By 1939, Mitchell’s work had made it to the silver screen, and the film, its cast, and its crew were nominated for many awards for both the richness of the drama and the technical mastery with which it was produced. Directed by Victor Fleming and produced by David O. Selznick, Gone with the Wind stands atop the list of Civil War movies; it received ten Academy Awards, including honors for best picture, best actress, and best supporting actress.
Frank Nugent, reviewing for the New York Times, noted:
Mr. Selznick’s film is a handsome, scrupulous and unstinting version of the 1,037-page novel, matching it almost scene for scene with a literalness that not even Shakespeare or Dickens were accorded in Hollywood, casting it so brilliantly one would have to know the history of the production not to suspect that Miss Mitchell had written her story just to provide a vehicle for the stars already assembled under Mr. Selznick’s hospitable roof. To have treated so long a book with such astonishing fidelity required courage . . . and yet, so great a hold has Miss Mitchell on her public, it might have taken more courage still to have changed a line or scene of it.
From an age when Hollywood was flexing its young muscles and becoming the undisputed entertainment capital of the world, Gone with the Wind was an epic undertaking. It was a true cinematic event, and the venture was responsible for enhancing the young visual process called Technicolor; Gone with the Wind received two Oscars for technical achievements in the creation of color cinematography.
However, the film was appreciated in its debut and is still remembered more for the passions of its protagonist than for its outstanding musical score and the masterful use of effects. As Nugent noted in his review, “Miss Leigh’s Scarlett is the pivot of the picture, as she was of the novel, and it is a column of strength in a film that is part history, part spectacle and all biography.” Scarlett O’Hara’s quest to win Ashley Wilkes’s love and Scarlett’s fight for her home,Tara, are the movie’s primary plot ingredients; these storylines are convoluted by Scarlett’s three marriages and William Tecumseh Sherman’s march through Georgia.

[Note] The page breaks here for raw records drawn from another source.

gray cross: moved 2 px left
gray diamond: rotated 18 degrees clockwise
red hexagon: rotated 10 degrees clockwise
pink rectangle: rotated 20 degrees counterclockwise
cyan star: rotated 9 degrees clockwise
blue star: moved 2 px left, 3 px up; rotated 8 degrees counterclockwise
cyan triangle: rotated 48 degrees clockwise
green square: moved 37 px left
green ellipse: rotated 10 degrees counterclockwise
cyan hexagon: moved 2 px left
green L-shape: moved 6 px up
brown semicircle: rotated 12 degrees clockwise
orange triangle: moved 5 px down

Vivien Leigh’s proud, manipulative, and resilient portrayal of Scarlett is one of the two Academy Award–winning performances in the film. Though Clark Gable and Olivia de Havilland were both nominated for Oscars, Hattie McDaniel won the film’s only Academy Award, for best supporting actress for her performance as Mammy, the O’Hara household slave. McDaniel was the first African American to win an Oscar.

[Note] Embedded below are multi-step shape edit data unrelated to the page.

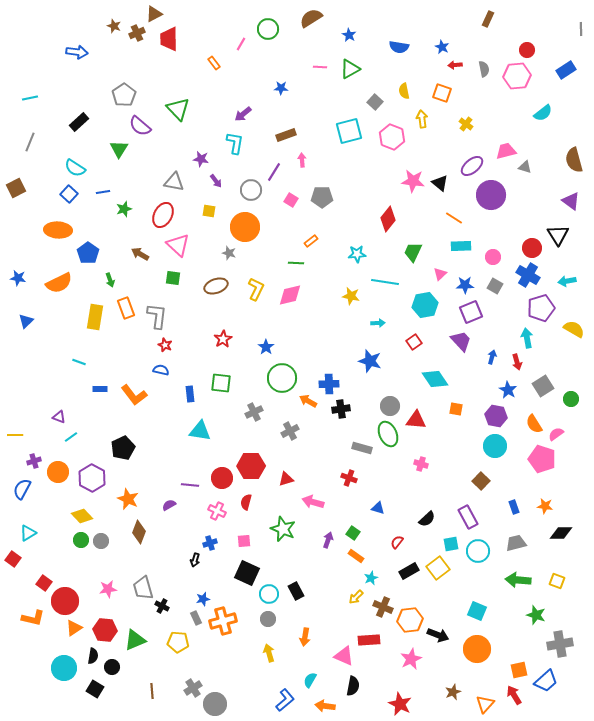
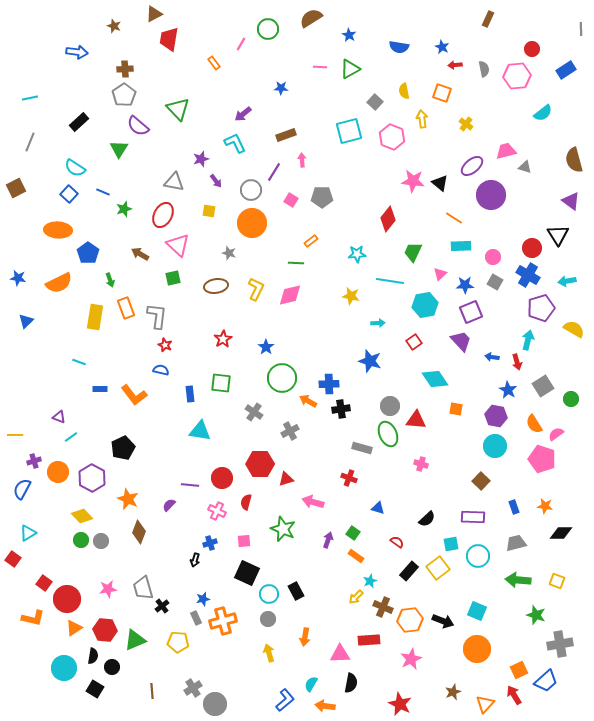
brown cross at (137, 33): moved 12 px left, 36 px down; rotated 21 degrees clockwise
red trapezoid at (169, 39): rotated 10 degrees clockwise
red circle at (527, 50): moved 5 px right, 1 px up
purple semicircle at (140, 126): moved 2 px left
cyan L-shape at (235, 143): rotated 35 degrees counterclockwise
purple star at (201, 159): rotated 28 degrees counterclockwise
blue line at (103, 192): rotated 32 degrees clockwise
orange circle at (245, 227): moved 7 px right, 4 px up
green square at (173, 278): rotated 21 degrees counterclockwise
cyan line at (385, 282): moved 5 px right, 1 px up
brown ellipse at (216, 286): rotated 10 degrees clockwise
gray square at (495, 286): moved 4 px up
cyan arrow at (527, 338): moved 1 px right, 2 px down; rotated 24 degrees clockwise
blue arrow at (492, 357): rotated 96 degrees counterclockwise
gray cross at (254, 412): rotated 30 degrees counterclockwise
red hexagon at (251, 466): moved 9 px right, 2 px up
purple semicircle at (169, 505): rotated 16 degrees counterclockwise
purple rectangle at (468, 517): moved 5 px right; rotated 60 degrees counterclockwise
red semicircle at (397, 542): rotated 88 degrees clockwise
cyan circle at (478, 551): moved 5 px down
black rectangle at (409, 571): rotated 18 degrees counterclockwise
cyan star at (371, 578): moved 1 px left, 3 px down
red circle at (65, 601): moved 2 px right, 2 px up
black cross at (162, 606): rotated 24 degrees clockwise
black arrow at (438, 635): moved 5 px right, 14 px up
pink triangle at (344, 656): moved 4 px left, 2 px up; rotated 25 degrees counterclockwise
orange square at (519, 670): rotated 12 degrees counterclockwise
cyan semicircle at (310, 680): moved 1 px right, 4 px down
black semicircle at (353, 686): moved 2 px left, 3 px up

The accompanying 1940 pencil, crayon, and opaque white drawing on illustration board is from the collection of the National Portrait Gallery. The work, by Alfred Bendiner, depicts the four winners of the acting Oscars from 1939 films. Other than Leigh and McDaniel, the image also includes the two winners for best lead actor and best supporting actor, Robert Donat and Thomas Mitchell, respectively. Donat won the Oscar for playing Charles Edward Chipping in Goodbye Mr. Chips, while Thomas Mitchell—who played Scarlett O’Hara’s father, Gerald, in Gone with the Wind—won the best supporting actor Oscar for his work in Stagecoach.
—Warren Perry, Catalog of American Portraits, National Portrait Gallery
Nugent, Frank S. "David Selznick's 'Gone With the Wind' Has Its Long-Awaited Premiere at Astor and Capitol, Recalling Civil War and Plantation Days of South--Seen as Treating Book With Great Fidelity?" New York Times, December 20, 1939.